The Boy Next Door – Film Review

Review by Miranda Schiller @mirandadadada

Quoting Homer and repairing garages while flashing his biceps, Noah seems like the perfect distraction for the super-glamourous high school teacher Claire (Jennifer Lopez). She has recently kicked her cheating husband out of her house, but not quite out of her life. Noah, the titular boy next door, is an allegedly 19 year old hunk with a passion for the more violent episodes of the Iliad and great abs, played by visibly 27 year old Ryan Guzman. He has just moved to the undefined Californian suburb where Claire lives in a mini-mansion and spends her evenings grading her classics students’ papers while lounging on the sofa wearing silk dresses and high heels.

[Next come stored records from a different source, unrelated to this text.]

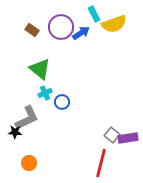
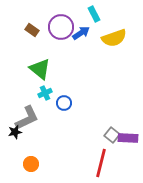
yellow semicircle: moved 14 px down
blue circle: moved 2 px right, 1 px down
black star: rotated 16 degrees counterclockwise
purple rectangle: rotated 12 degrees clockwise
orange circle: moved 2 px right, 1 px down
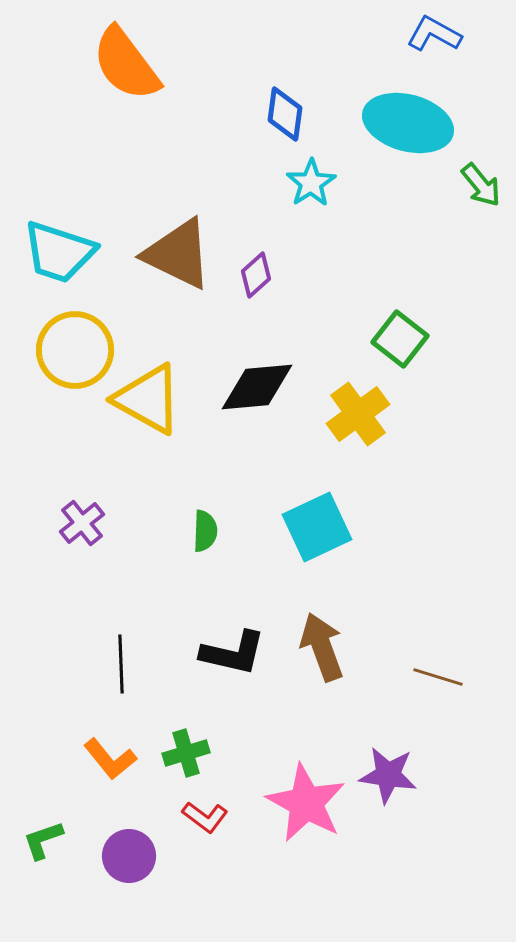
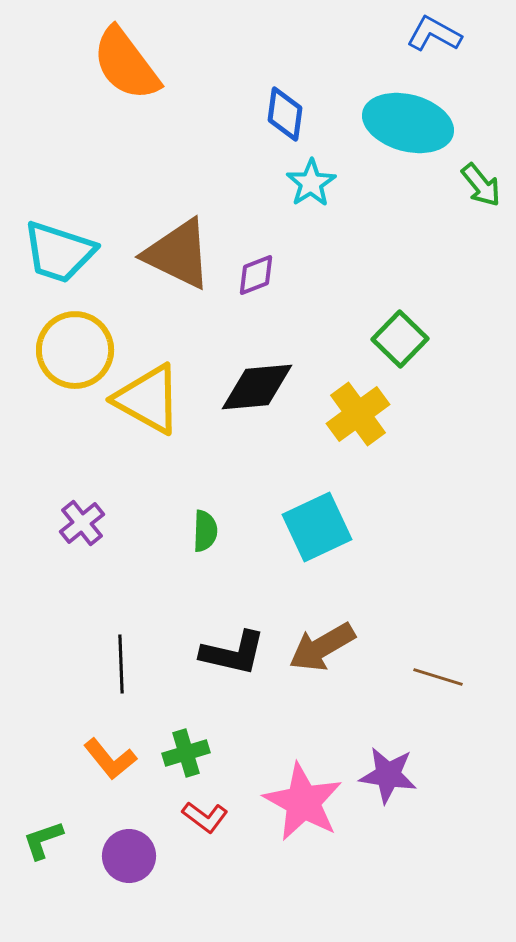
purple diamond: rotated 21 degrees clockwise
green square: rotated 6 degrees clockwise
brown arrow: rotated 100 degrees counterclockwise
pink star: moved 3 px left, 1 px up
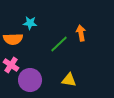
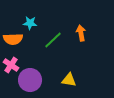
green line: moved 6 px left, 4 px up
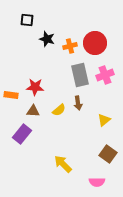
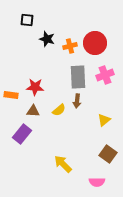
gray rectangle: moved 2 px left, 2 px down; rotated 10 degrees clockwise
brown arrow: moved 1 px left, 2 px up; rotated 16 degrees clockwise
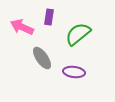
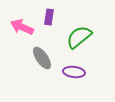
green semicircle: moved 1 px right, 3 px down
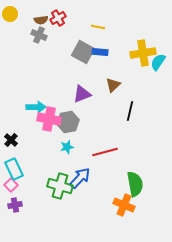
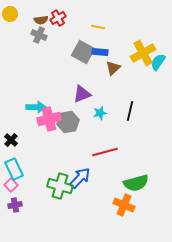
yellow cross: rotated 20 degrees counterclockwise
brown triangle: moved 17 px up
pink cross: rotated 25 degrees counterclockwise
cyan star: moved 33 px right, 34 px up
green semicircle: moved 1 px right, 1 px up; rotated 85 degrees clockwise
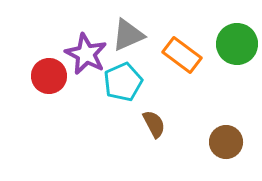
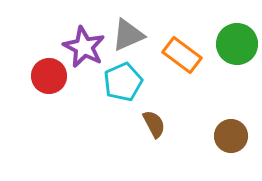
purple star: moved 2 px left, 7 px up
brown circle: moved 5 px right, 6 px up
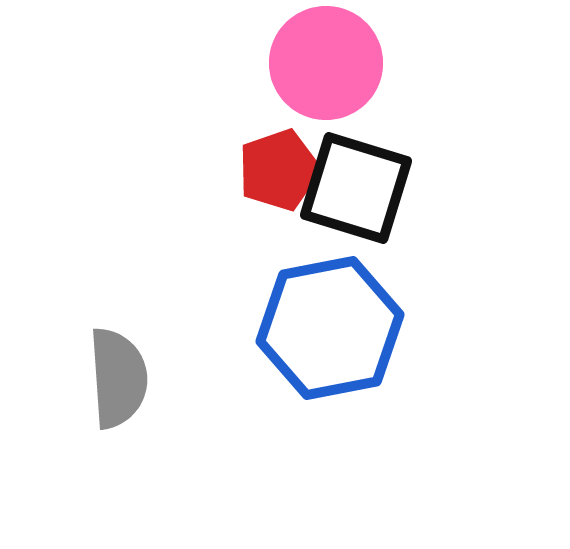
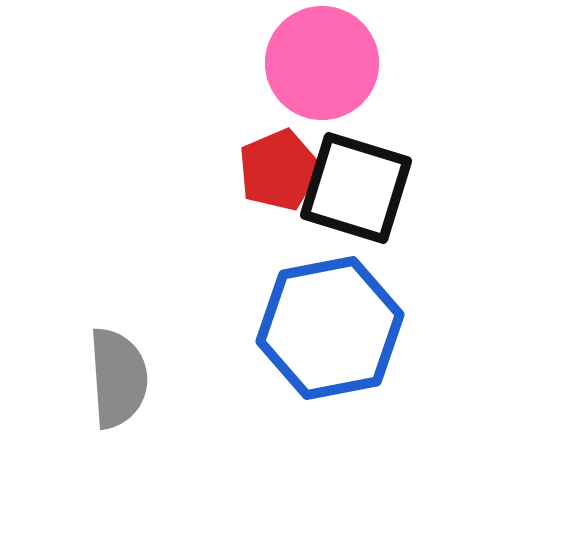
pink circle: moved 4 px left
red pentagon: rotated 4 degrees counterclockwise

Noah clearly has motives beyond a scholarly interest in the classics when he gifts Claire a “first edition” of the Iliad in a scene the film has been heavily mocked for, as the Iliad is over 3000 years old. The mockers however don’t seem to know that much about publishing, as every new translation or annotated version will have a first edition. The book Noah hands Claire looks much older than a 2007 paperback though, and was certainly not “a buck at a garage sale” as he claims.

Soon after Claire gives in and spends a hot night with her implausible literature student; things turn awry. While she is trying to work out whether to forgive her repenting ex-husband and give their marriage another chance, Noah does not accept their affair has ended and tries to infiltrate her life in every way possible. He takes her teenage son to shooting and boxing practice in an attempt to turn the awkward asthmatic kid into a tough guy and sow hatred against his dad and Claire’s ex-husband.

Setting out as a hot, if slightly hot-tempered neighbour with a penchant for silly innuendos along the lines of “I love your mother’s cookies”, Noah quickly turns into a full-blown obsessive psychotic, complete with murder attempts, a basement full of creepy photos, and a history of violent “incidents”. His Homer admiration is very much focused on the honour-driven, father-killing, muscle-twitching aspects of the classic Greek heroes. But this trope is soon neglected by the film, as it turns into a sort of gender-reversed B-movie retelling of Fatal Attraction and firmly settles into thriller mode. But it is so straightforwardly predictable and over the top that its moments of suspense will make you laugh rather than gasp. While it is trashy, it is not outright awful.

The gender reversal adds to the quality of the story, as it avoids the cliché of a weak or crazy woman who needs to be saved. Her guilt about sleeping with Noah in the first place is explored, but it does not change the fact that she is in charge of her story and knows how to defend herself. Her character however is the only one with at least a little depth, everyone else can be summarised in a few words. Noah actually does summarise most of them in a few words, to their faces, just before attacking them. This may be an attempt to add a shade of suburban rebel to him, but only succeeds in underlining how one-dimensional the characters are.

Nonetheless, The Boy Next Door is an entertaining, if silly version on an age-old story of jealousy and obsession, with a little added flavour of female empowerment.

On general release from February 27th.